» RECORDS FOR THE EXERCISE
◇ ◇ ◇ ◇

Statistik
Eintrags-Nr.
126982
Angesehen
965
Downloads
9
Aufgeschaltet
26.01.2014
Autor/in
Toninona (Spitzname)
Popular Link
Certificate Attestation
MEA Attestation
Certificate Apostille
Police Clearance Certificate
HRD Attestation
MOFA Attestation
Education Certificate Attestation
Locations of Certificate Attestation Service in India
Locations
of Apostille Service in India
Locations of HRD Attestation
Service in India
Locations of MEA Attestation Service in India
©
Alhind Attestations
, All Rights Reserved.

◇ ◇ ◇ ◇

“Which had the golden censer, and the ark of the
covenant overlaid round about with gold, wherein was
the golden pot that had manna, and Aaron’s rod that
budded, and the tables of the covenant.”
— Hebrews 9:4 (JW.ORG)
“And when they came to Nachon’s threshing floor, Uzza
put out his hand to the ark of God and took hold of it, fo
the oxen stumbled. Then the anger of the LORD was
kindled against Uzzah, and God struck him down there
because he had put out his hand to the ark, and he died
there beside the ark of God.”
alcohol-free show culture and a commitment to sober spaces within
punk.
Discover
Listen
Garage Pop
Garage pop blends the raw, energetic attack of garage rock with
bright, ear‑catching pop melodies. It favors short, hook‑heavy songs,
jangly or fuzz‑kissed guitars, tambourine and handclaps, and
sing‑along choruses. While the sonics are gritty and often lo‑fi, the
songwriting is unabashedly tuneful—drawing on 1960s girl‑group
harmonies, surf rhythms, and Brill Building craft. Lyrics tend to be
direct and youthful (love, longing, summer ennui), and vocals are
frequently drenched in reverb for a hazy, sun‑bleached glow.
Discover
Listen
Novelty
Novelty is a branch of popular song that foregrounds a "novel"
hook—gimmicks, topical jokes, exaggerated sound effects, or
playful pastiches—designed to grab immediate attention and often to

◇ ◇ ◇ ◇

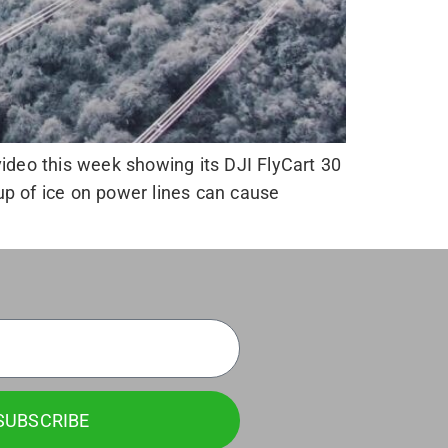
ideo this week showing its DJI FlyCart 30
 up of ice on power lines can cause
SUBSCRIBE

◇ ◇ ◇ ◇

Considering the records above, count the lines where the string "Service" occurs and return that number alone.

4